Documentation / Phenotype Matching / Semantic Similarity

Semantic Similarity

The matching algorithm uses semantic similarity, not exact string matching. "Seizure" and "Epilepsy" are recognized as related concepts because they share common ancestors in the HPO ontology graph. The algorithm quantifies how closely related any two clinical terms are.

Lin Similarity

Helix Insight uses Lin similarity, a well-established measure from information theory that produces scores on a 0 to 1 scale:

Lin(term1, term2) = 2 x IC(MICA) / (IC(term1) + IC(term2))

Information Content -- how specific or rare a term is. "Focal clonic seizure" has higher IC than "Abnormality of the nervous system" because it is more specific.

MICA

Most Informative Common Ancestor -- the most specific term that is an ancestor of both terms in the ontology graph.

Range

0.0 (completely unrelated) to 1.0 (identical terms).

Information Content

Information Content (IC) measures how specific a term is based on its frequency in disease annotations. A term associated with many diseases (like "Abnormality of the nervous system") has low IC because it carries little diagnostic information. A term associated with few diseases (like "Agenesis of the corpus callosum") has high IC because observing it significantly narrows the differential diagnosis.

Helix Insight derives IC values from OMIM disease annotations, ensuring that information content reflects clinical significance rather than annotation frequency in other databases.
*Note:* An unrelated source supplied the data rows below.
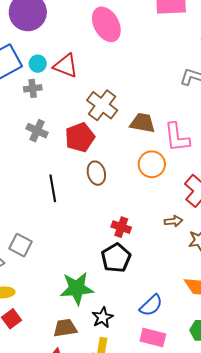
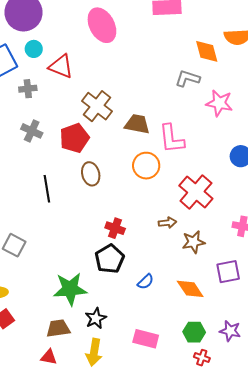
cyan circle: (38, 64) -> (34, 49), moved
blue semicircle: (151, 305) -> (145, 282), moved, size x0.7

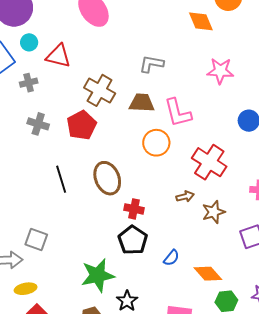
gray L-shape: (187, 78) -> (151, 64), moved
brown ellipse: (91, 174) -> (107, 178), moved, size x1.4
orange diamond: (190, 289) -> (208, 274), moved

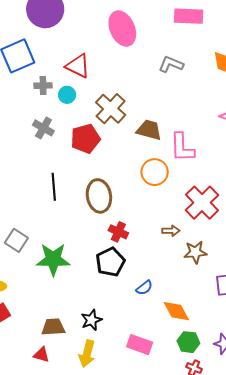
cyan circle: (29, 42) -> (67, 95), moved
gray L-shape: (151, 64) -> (171, 64), moved
green star: (98, 275) -> (53, 259), moved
Set Similarity: Best-Match Average

A patient has multiple HPO terms and a gene may be associated with dozens of HPO terms. The algorithm compares these two sets using a best-match average approach:

For each patient HPO term, compute Lin similarity against every gene HPO term.

Select the highest similarity score for each patient term (the best match in the gene's profile).
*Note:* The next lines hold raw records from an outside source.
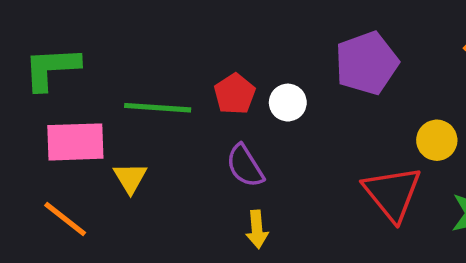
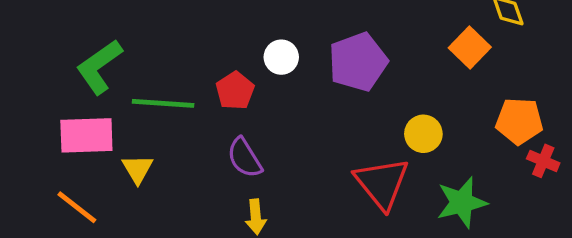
green L-shape: (51, 68) -> (99, 67), moved, turned -32
white circle: (288, 103) -> (281, 57), moved

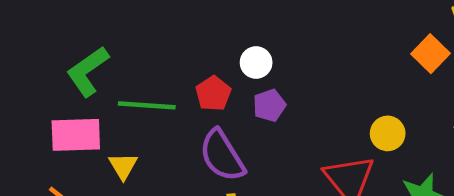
purple pentagon: (358, 62) -> (269, 105), moved, size x0.6
purple semicircle: (245, 158) -> (222, 156), size x1.4

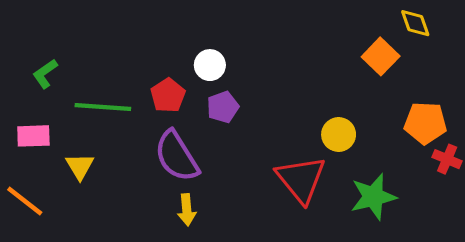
green L-shape: (88, 71) -> (45, 74), size x0.6
pink rectangle: (76, 135) -> (33, 136), size x0.7

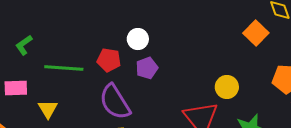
red pentagon: (168, 95) -> (109, 60), turned -30

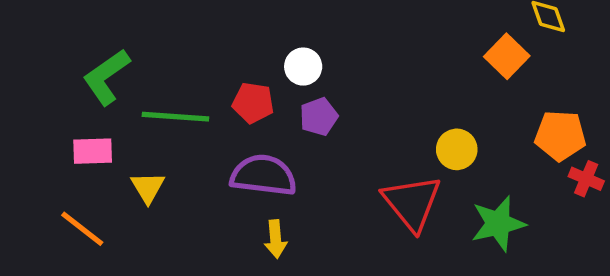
green L-shape: (24, 45) -> (106, 77), size x1.6
purple semicircle: (115, 102) -> (263, 175), turned 129

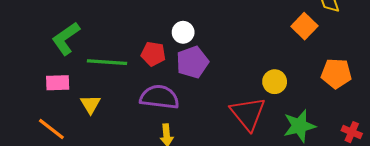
purple pentagon: (319, 117) -> (192, 62), size x1.4
red cross: (586, 179) -> (352, 132), moved

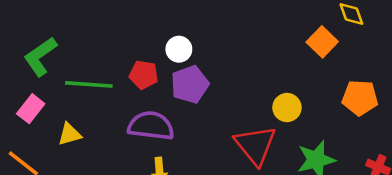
pink rectangle: (58, 83) -> (31, 109), turned -50
yellow triangle: (91, 104) -> (70, 134), turned 45

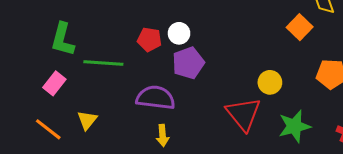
green L-shape: (40, 56) -> (63, 39), turned -40
red pentagon: (144, 75) -> (149, 39), moved
yellow triangle: (70, 134) -> (87, 120), moved, turned -35

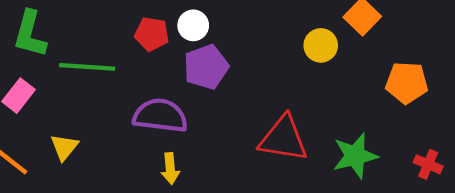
yellow circle: (270, 82) -> (321, 45), moved
red triangle: (243, 114) -> (283, 139), turned -42

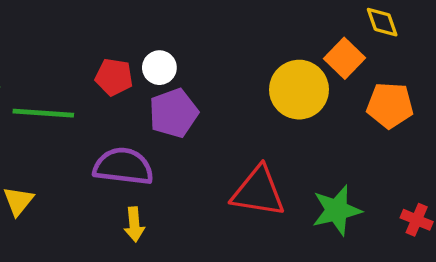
yellow circle: (321, 45) -> (299, 90), size x1.6
orange pentagon: (407, 83) -> (390, 105), moved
Average all best-match scores across the patient's HPO terms.

Normalize to a 0-100 scale for the final phenotype match score.
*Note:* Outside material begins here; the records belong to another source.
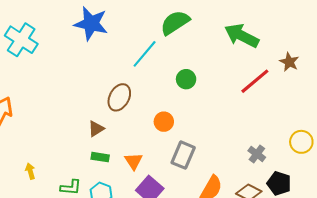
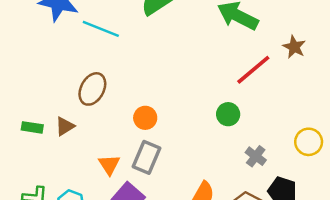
cyan line: (145, 54) -> (101, 29), moved, turned 72
green circle: (186, 79) -> (228, 114), moved
gray rectangle: (183, 155) -> (146, 157), moved
green rectangle: (100, 157) -> (32, 127), moved

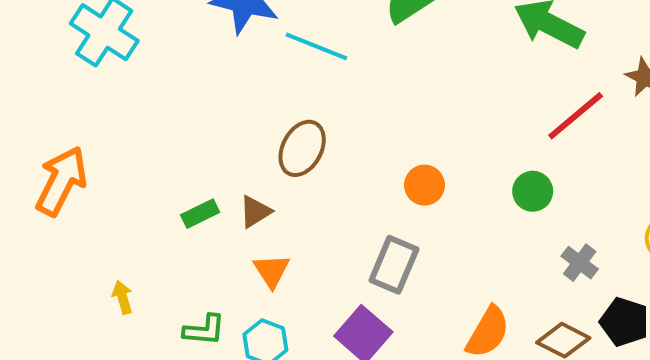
orange circle: (145, 118) -> (425, 185), moved
green rectangle: (32, 127) -> (200, 214), turned -35
orange triangle: (109, 165) -> (272, 271), moved

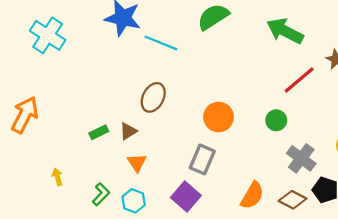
orange circle: (425, 185) -> (219, 117), size x1.4
gray cross: (580, 263) -> (301, 158), size x1.5
green L-shape: (204, 330) -> (101, 194), turned -50

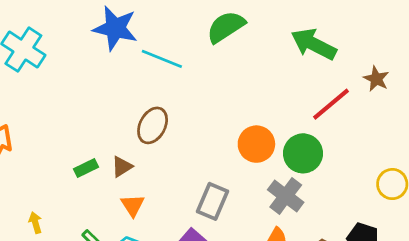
orange circle: (219, 117) -> (256, 144), moved
green circle: (276, 120) -> (303, 153), size x1.5
gray cross: (301, 158) -> (286, 196), moved

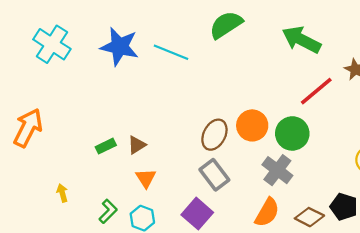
blue star: (115, 28) -> (119, 47), moved
brown ellipse: (153, 125) -> (214, 135), moved
gray rectangle: (212, 201) -> (214, 175), turned -60

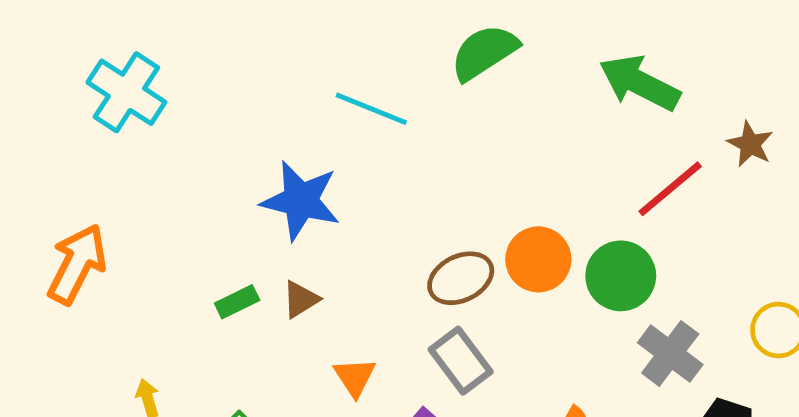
blue star: (119, 47) -> (301, 201), moved
brown ellipse: (214, 135) -> (461, 278), turned 36
gray cross: (277, 170) -> (670, 354), moved
orange triangle: (146, 178) -> (355, 377), moved

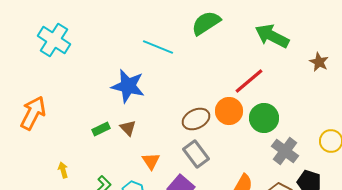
red line: (670, 189) -> (249, 81), moved
brown triangle: (301, 299) -> (128, 128), turned -42

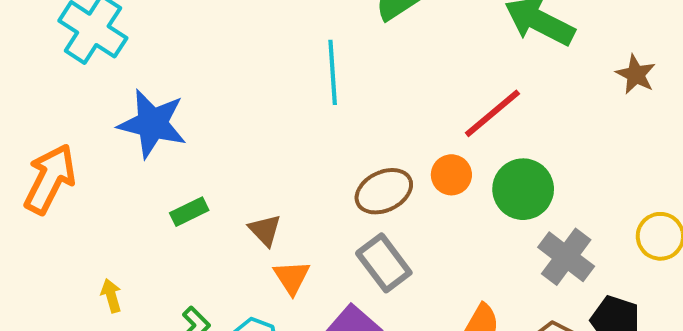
cyan line: (158, 47) -> (333, 72), moved, turned 64
blue star: (128, 86) -> (152, 124), moved
orange circle: (229, 111) -> (451, 175), size x0.7
brown triangle: (128, 128) -> (265, 230), moved

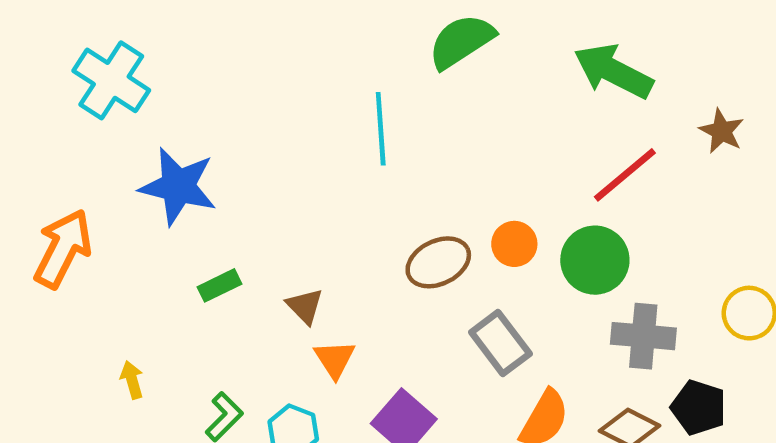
red line: (492, 113) -> (625, 175), moved
gray cross: (566, 257) -> (643, 336), turned -32
gray rectangle: (384, 263) -> (500, 343), moved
A match is considered significant when the similarity score for an individual term pair exceeds 0.5. The total number of significant matches is reported alongside the overall score.

Worked Example

Patient HPO terms: Seizure (HP:0001250), Intellectual disability (HP:0001249), Microcephaly (HP:0000252). Gene SCN1A HPO profile includes: Febrile seizure (HP:0002373), Epileptic encephalopathy (HP:0200134), Global developmental delay (HP:0001263), and 12 other terms.

Patient Term	Best Gene Match	Lin Score
Seizure	Febrile seizure	0.82
Intellectual disability	Global developmental delay	0.71
Microcephaly	(no close match)	0.15

Average: (0.82 + 0.71 + 0.15) / 3 = 0.56. Normalized score: 56/100. Significant matches: 2 of 3.

Why Lin Similarity?

Lin similarity normalizes the Resnik score to a 0-1 range, making it directly comparable across term pairs regardless of their position in the ontology hierarchy. Alternative measures like Resnik similarity produce unbounded scores that are difficult to interpret clinically. The OMIM-based information content ensures that IC values reflect clinical significance rather than database annotation practices.

Reference

Lin D. "An information-theoretic definition of similarity." Proceedings of the 15th International Conference on Machine Learning (ICML). 1998;296-304.